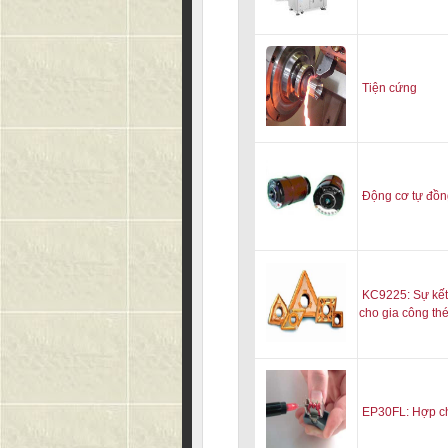
Tiện cứng
Động cơ tự đồn
KC9225: Sự kết
cho gia công th
EP30FL: Hợp ch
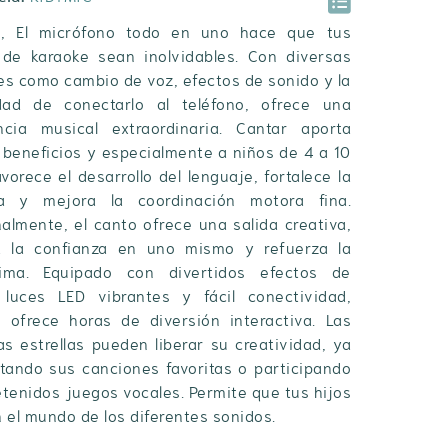
C, El micrófono todo en uno hace que tus
de karaoke sean inolvidables. Con diversas
es como cambio de voz, efectos de sonido y la
idad de conectarlo al teléfono, ofrece una
ncia musical extraordinaria. Cantar aporta
beneficios y especialmente a niños de 4 a 10
vorece el desarrollo del lenguaje, fortalece la
a y mejora la coordinación motora fina.
almente, el canto ofrece una salida creativa,
 la confianza en uno mismo y refuerza la
tima. Equipado con divertidos efectos de
 luces LED vibrantes y fácil conectividad,
 ofrece horas de diversión interactiva. Las
s estrellas pueden liberar su creatividad, ya
tando sus canciones favoritas o participando
etenidos juegos vocales. Permite que tus hijos
 el mundo de los diferentes sonidos.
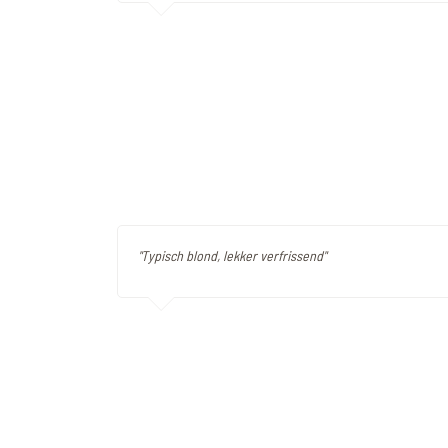
"Typisch blond, lekker verfrissend"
.....
Reproduce exactly, and only, the lines that begin at the one containing "vorece el desarrollo" and end with the final line of the data, both included, while omitting every picture.

Solution to the exercise -
vorece el desarrollo del lenguaje, fortalece la
a y mejora la coordinación motora fina.
almente, el canto ofrece una salida creativa,
 la confianza en uno mismo y refuerza la
tima. Equipado con divertidos efectos de
 luces LED vibrantes y fácil conectividad,
 ofrece horas de diversión interactiva. Las
s estrellas pueden liberar su creatividad, ya
tando sus canciones favoritas o participando
etenidos juegos vocales. Permite que tus hijos
 el mundo de los diferentes sonidos.
"Typisch blond, lekker verfrissend"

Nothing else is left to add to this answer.